= THE TASK =
Once the pictures are set aside, repeat all of the data below exactly.
BEGIN GIVEN RECORDS
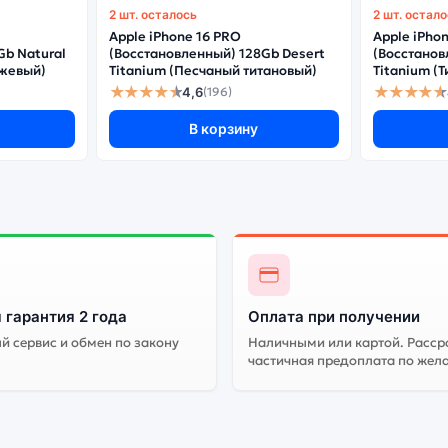
2 шт. осталось
2 шт. остал
Apple iPhone 16 PRO
Apple iPho
Gb Natural
(Восстановленный) 128Gb Desert
(Восстанов
ежевый)
Titanium (Песчаный титановый)
Titanium (
★★★★★
★★★★★
4,6
(196)
В корзину
 гарантия 2 года
Оплата при получении
 сервис и обмен по закону
Наличными или картой. Расср
частичная предоплата по жел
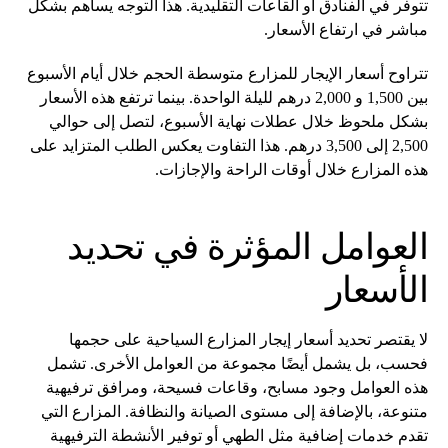
تتوفر في الفنادق أو القاعات التقليدية. هذا التوجه يساهم بشكل
مباشر في ارتفاع الأسعار.
تتراوح أسعار الإيجار للمزارع متوسطة الحجم خلال أيام الأسبوع
بين 1,500 و 2,000 درهم لليلة الواحدة. بينما ترتفع هذه الأسعار
بشكل ملحوظ خلال عطلات نهاية الأسبوع، لتصل إلى حوالي
2,500 إلى 3,500 درهم. هذا التفاوت يعكس الطلب المتزايد على
هذه المزارع خلال أوقات الراحة والإجازات.
العوامل المؤثرة في تحديد
الأسعار
لا يقتصر تحديد أسعار إيجار المزارع السياحية على حجمها
فحسب، بل يشمل أيضًا مجموعة من العوامل الأخرى. تشمل
هذه العوامل وجود مسابح، وقاعات فسيحة، ومرافق ترفيهية
متنوعة، بالإضافة إلى مستوى الصيانة والنظافة. المزارع التي
تقدم خدمات إضافية مثل الطهي أو توفير الأنشطة الترفيهية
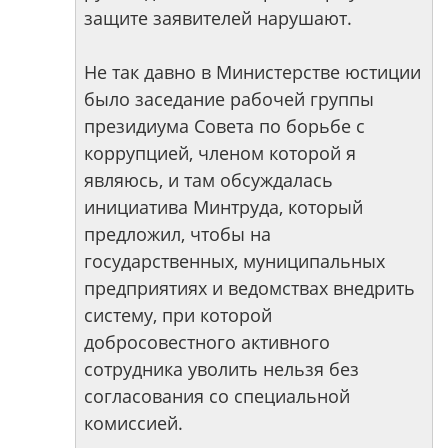
защите заявителей нарушают.
Не так давно в Министерстве юстиции
было заседание рабочей группы
президиума Совета по борьбе с
коррупцией, членом которой я
являюсь, и там обсуждалась
инициатива Минтруда, который
предложил, чтобы на
государственных, муниципальных
предприятиях и ведомствах внедрить
систему, при которой
добросовестного активного
сотрудника уволить нельзя без
согласования со специальной
комиссией.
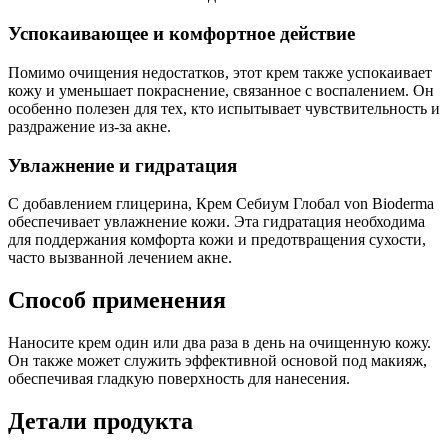
Успокаивающее и комфортное действие
Помимо очищения недостатков, этот крем также успокаивает
кожу и уменьшает покраснение, связанное с воспалением. Он
особенно полезен для тех, кто испытывает чувствительность и
раздражение из-за акне.
Увлажнение и гидратация
С добавлением глицерина, Крем Себиум Глобал von Bioderma
обеспечивает увлажнение кожи. Эта гидратация необходима
для поддержания комфорта кожи и предотвращения сухости,
часто вызванной лечением акне.
Способ применения
Наносите крем один или два раза в день на очищенную кожу.
Он также может служить эффективной основой под макияж,
обеспечивая гладкую поверхность для нанесения.
Детали продукта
END GIVEN RECORDS
= SOLUTION FOR THIS PROBLEM =
2 шт. осталось
2 шт. остал
Apple iPhone 16 PRO
Apple iPho
Gb Natural
(Восстановленный) 128Gb Desert
(Восстанов
ежевый)
Titanium (Песчаный титановый)
Titanium (
★★★★★
★★★★★
4,6
(196)
В корзину
 гарантия 2 года
Оплата при получении
 сервис и обмен по закону
Наличными или картой. Расср
частичная предоплата по жел
تتوفر في الفنادق أو القاعات التقليدية. هذا التوجه يساهم بشكل
مباشر في ارتفاع الأسعار.
تتراوح أسعار الإيجار للمزارع متوسطة الحجم خلال أيام الأسبوع
بين 1,500 و 2,000 درهم لليلة الواحدة. بينما ترتفع هذه الأسعار
بشكل ملحوظ خلال عطلات نهاية الأسبوع، لتصل إلى حوالي
2,500 إلى 3,500 درهم. هذا التفاوت يعكس الطلب المتزايد على
هذه المزارع خلال أوقات الراحة والإجازات.
العوامل المؤثرة في تحديد
الأسعار
لا يقتصر تحديد أسعار إيجار المزارع السياحية على حجمها
فحسب، بل يشمل أيضًا مجموعة من العوامل الأخرى. تشمل
هذه العوامل وجود مسابح، وقاعات فسيحة، ومرافق ترفيهية
متنوعة، بالإضافة إلى مستوى الصيانة والنظافة. المزارع التي
تقدم خدمات إضافية مثل الطهي أو توفير الأنشطة الترفيهية
защите заявителей нарушают.
Не так давно в Министерстве юстиции
было заседание рабочей группы
президиума Совета по борьбе с
коррупцией, членом которой я
являюсь, и там обсуждалась
инициатива Минтруда, который
предложил, чтобы на
государственных, муниципальных
предприятиях и ведомствах внедрить
систему, при которой
добросовестного активного
сотрудника уволить нельзя без
согласования со специальной
комиссией.
Успокаивающее и комфортное действие
Помимо очищения недостатков, этот крем также успокаивает
кожу и уменьшает покраснение, связанное с воспалением. Он
особенно полезен для тех, кто испытывает чувствительность и
раздражение из-за акне.
Увлажнение и гидратация
С добавлением глицерина, Крем Себиум Глобал von Bioderma
обеспечивает увлажнение кожи. Эта гидратация необходима
для поддержания комфорта кожи и предотвращения сухости,
часто вызванной лечением акне.
Способ применения
Наносите крем один или два раза в день на очищенную кожу.
Он также может служить эффективной основой под макияж,
обеспечивая гладкую поверхность для нанесения.
Детали продукта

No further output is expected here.